ARTICLE. Soupçonné d’avoir livré des informations confidentielles au Qatar, en échange de cadeaux dispendieux, le haut fonctionnaire européen, Henrik Hololei, n’est toujours pas inquiété par la justice européenne. Et encore moins par la Commission, qui semble plus prompte à vouloir étouffer l’affaire.
Dix-huit mois se sont écoulés et Henrik Hololei n’est toujours pas inquiété. Depuis les révélations sur un potentiel conflit d’intérêts entre le haut fonctionnaire européen et le Qatar, aucune action en justice n’a été entamée. Même si les conclusions accablantes de l’enquête de l'Office antifraude de l'Union européenne (Olaf), dont Libération a dévoilé certains éléments, sont sur le bureau d’Ursula von der Leyen depuis juillet.

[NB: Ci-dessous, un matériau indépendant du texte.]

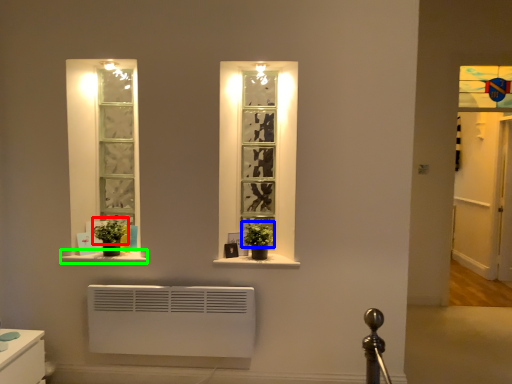 Question: Based on their relative distances, which object is nearer to plant (highlighted by a red box)? Choose from plant (highlighted by a blue box) and window sill (highlighted by a green box).

Choices:
 (A) plant
 (B) window sill

Answer: (B) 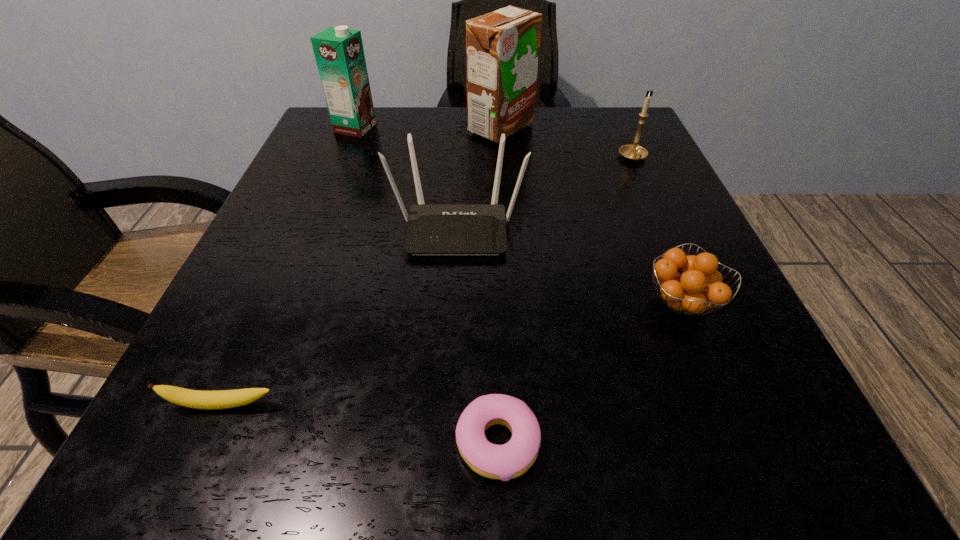 Where is `blank space at the right edge`? blank space at the right edge is located at coordinates (708, 371).

Identify the location of vacant space at the far right corner of the desktop. (571, 116).

Find the location of `empty space that is in between the third farthest object and the second shortest object`. empty space that is in between the third farthest object and the second shortest object is located at coordinates (428, 282).

You are a GUI agent. You are given a task and a screenshot of the screen. Output one action in this format:
    pyautogui.click(x=<x>, y=<y>)
    Task: Click on the free point between the fifth farthest object and the right carton
    This screenshot has height=540, width=960.
    Given the screenshot: What is the action you would take?
    pyautogui.click(x=591, y=215)

This screenshot has width=960, height=540. I want to click on empty space that is in between the candle holder and the sixth tallest object, so coord(428,282).

The height and width of the screenshot is (540, 960). Find the location of `vacant area that lies between the doughnut and the third farthest object`. vacant area that lies between the doughnut and the third farthest object is located at coordinates (565, 300).

Locate an element on the screen. This screenshot has height=540, width=960. free space between the shortest object and the third farthest object is located at coordinates (565, 300).

The width and height of the screenshot is (960, 540). In order to click on free space between the fourth farthest object and the left carton in this screenshot , I will do `click(406, 178)`.

Identify the location of vacant space that's between the doughnut and the fifth tallest object. The width and height of the screenshot is (960, 540). (589, 373).

At what (x,y) coordinates should I click in order to perform the action: click on empty space that is in between the fourth nearest object and the third shortest object. Please return your answer as a coordinate pair (x, y). This screenshot has height=540, width=960. Looking at the image, I should click on (569, 265). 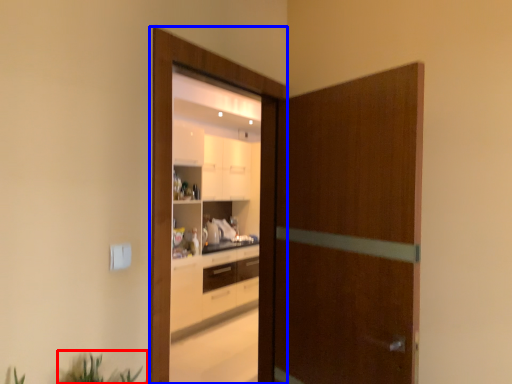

En février 2023, Politico révélait déjà que l'Estonien, alors numéro un de la direction générale MOVE (mobilité et transports), aurait accepté neuf voyages en classe affaires sur Qatar Airways entre 2015 et 2021, tous frais payés par le Qatar et des organisations proches comme l'Arab Air Carriers Organization (AACO). Des cadeaux qui ne posaient aucun problème à l’exécutif européen, à condition qu’ils soient déclarés sur un registre de la Commission au regard de la législation sur la transparence, et que le haut-fonctionnaire ait l’accord du directeur général (en l’occurrence, il s’est octroyé l’accord lui-même). Sauf qu’Hololei a bénéficié de ces largesses, alors qu’il menait les négociations sur un accord aérien entre l’UE et Qatar Airways. À l’époque, la médiatrice européenne, Emily O’Reilly, avait interpellé la présidente de la Commission dans une lettre ouverte, pointant « des questions légitimes quant à une éventuelle influence indue du processus décisionnel de l'UE dans ce domaine ».
Bichonné par Bruxelles
Déjà à l’époque, Bruxelles était sur la défensive. La Commission arguait que le haut fonctionnaire Henrik Hololei n’avait pas pris part directement aux négociations sur l’accord « ciel ouvert ». Ce à quoi la médiatrice Emily O’Reilly avait répondu que « le directeur général assume en dernier ressort la responsabilité de ces négociations ». Ursula von der Leyen a finalement décidé de débarquer Hololei de son poste quelques temps après l’ouverture de l’enquête de l’Olaf. Cela avant de le recaser « conseiller politique »...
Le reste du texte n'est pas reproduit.